» BRIEF
Would you print every entry below exactly as written, omitting the images?

» RECORDS SHOWN
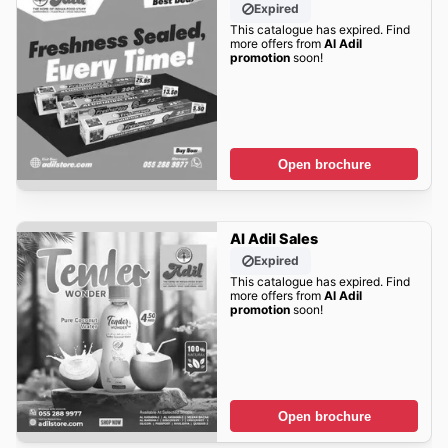
Expired
This catalogue has expired. Find
more offers from
Al Adil
promotion
soon!
Open brochure
Al Adil Sales
Expired
This catalogue has expired. Find
more offers from
Al Adil
promotion
soon!
Open brochure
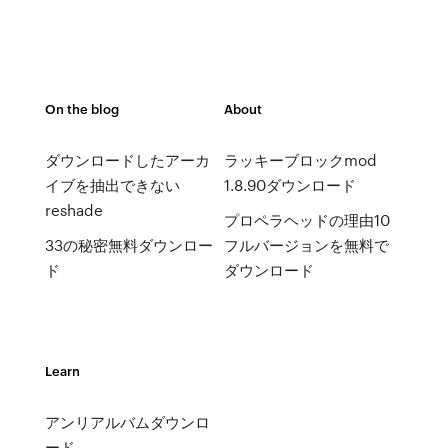
On the blog
About
ダウンロードしたアーカ
ラッキーブロックmod
イブを抽出できない
1.8.90ダウンロード
reshade
プロペラヘッドの理由10
33の秘密無料ダウンロー
フルバージョンを無料で
ド
ダウンロード
Learn
アンリアルバムダウンロ
ード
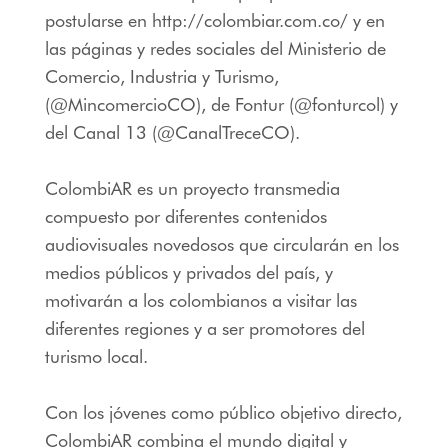
postularse en http://colombiar.com.co/ y en
las páginas y redes sociales del Ministerio de
Comercio, Industria y Turismo,
(@MincomercioCO), de Fontur (@fonturcol) y
del Canal 13 (@CanalTreceCO).
ColombiAR es un proyecto transmedia
compuesto por diferentes contenidos
audiovisuales novedosos que circularán en los
medios públicos y privados del país, y
motivarán a los colombianos a visitar las
diferentes regiones y a ser promotores del
turismo local.
Con los jóvenes como público objetivo directo,
ColombiAR combina el mundo digital y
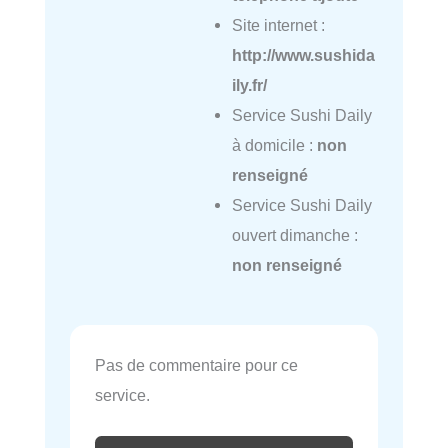
Site internet :
http://www.sushida
ily.fr/
Service Sushi Daily
à domicile :
non
renseigné
Service Sushi Daily
ouvert dimanche :
non renseigné
Pas de commentaire pour ce
service.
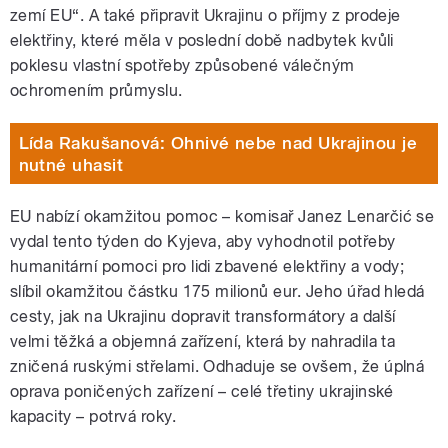
zemí EU“. A také připravit Ukrajinu o příjmy z prodeje
elektřiny, které měla v poslední době nadbytek kvůli
poklesu vlastní spotřeby způsobené válečným
ochromením průmyslu.
Lída Rakušanová: Ohnivé nebe nad Ukrajinou je
nutné uhasit
EU nabízí okamžitou pomoc – komisař Janez Lenarčić se
vydal tento týden do Kyjeva, aby vyhodnotil potřeby
humanitární pomoci pro lidi zbavené elektřiny a vody;
slíbil okamžitou částku 175 milionů eur. Jeho úřad hledá
cesty, jak na Ukrajinu dopravit transformátory a další
velmi těžká a objemná zařízení, která by nahradila ta
zničená ruskými střelami. Odhaduje se ovšem, že úplná
oprava poničených zařízení – celé třetiny ukrajinské
kapacity – potrvá roky.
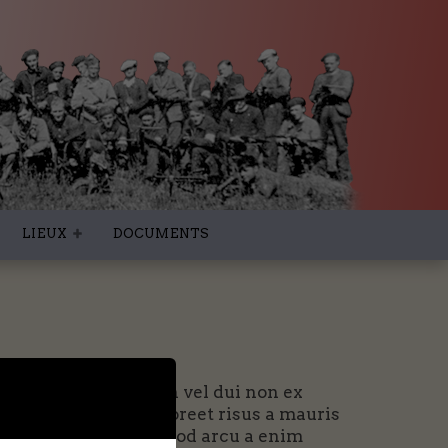
LIEUX
DOCUMENTS
apien at urna. Aenean vel dui non ex
magna feugiat. Ut laoreet risus a mauris
a facilisi. Nulla euismod arcu a enim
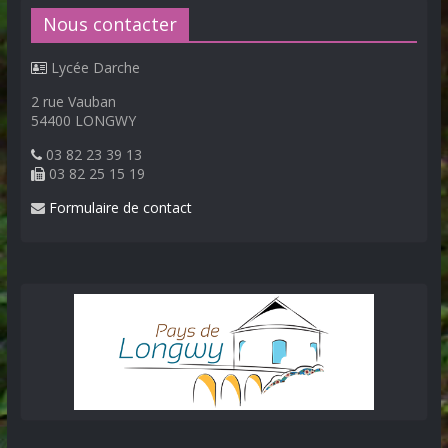
Nous contacter
Lycée Darche
2 rue Vauban
54400 LONGWY
03 82 23 39 13
03 82 25 15 19
Formulaire de contact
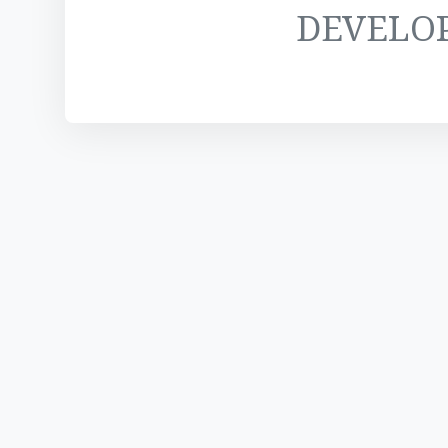
DEVELO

» EXPECTED ANSWER
Expired
This catalogue has expired. Find
more offers from
Al Adil
promotion
soon!
Open brochure
Al Adil Sales
Expired
This catalogue has expired. Find
more offers from
Al Adil
promotion
soon!
Open brochure
On the blog
About
ダウンロードしたアーカ
ラッキーブロックmod
イブを抽出できない
1.8.90ダウンロード
reshade
プロペラヘッドの理由10
33の秘密無料ダウンロー
フルバージョンを無料で
ド
ダウンロード
Learn
アンリアルバムダウンロ
ード
postularse en http://colombiar.com.co/ y en
las páginas y redes sociales del Ministerio de
Comercio, Industria y Turismo,
(@MincomercioCO), de Fontur (@fonturcol) y
del Canal 13 (@CanalTreceCO).
ColombiAR es un proyecto transmedia
compuesto por diferentes contenidos
audiovisuales novedosos que circularán en los
medios públicos y privados del país, y
motivarán a los colombianos a visitar las
diferentes regiones y a ser promotores del
turismo local.
Con los jóvenes como público objetivo directo,
ColombiAR combina el mundo digital y
Site internet :
http://www.sushida
ily.fr/
Service Sushi Daily
à domicile :
non
renseigné
Service Sushi Daily
ouvert dimanche :
non renseigné
Pas de commentaire pour ce
service.
zemí EU“. A také připravit Ukrajinu o příjmy z prodeje
elektřiny, které měla v poslední době nadbytek kvůli
poklesu vlastní spotřeby způsobené válečným
ochromením průmyslu.
Lída Rakušanová: Ohnivé nebe nad Ukrajinou je
nutné uhasit
EU nabízí okamžitou pomoc – komisař Janez Lenarčić se
vydal tento týden do Kyjeva, aby vyhodnotil potřeby
humanitární pomoci pro lidi zbavené elektřiny a vody;
slíbil okamžitou částku 175 milionů eur. Jeho úřad hledá
cesty, jak na Ukrajinu dopravit transformátory a další
velmi těžká a objemná zařízení, která by nahradila ta
zničená ruskými střelami. Odhaduje se ovšem, že úplná
oprava poničených zařízení – celé třetiny ukrajinské
kapacity – potrvá roky.
LIEUX
DOCUMENTS
apien at urna. Aenean vel dui non ex
magna feugiat. Ut laoreet risus a mauris
a facilisi. Nulla euismod arcu a enim
Nous contacter
Lycée Darche
2 rue Vauban
54400 LONGWY
03 82 23 39 13
03 82 25 15 19
Formulaire de contact
DEVELO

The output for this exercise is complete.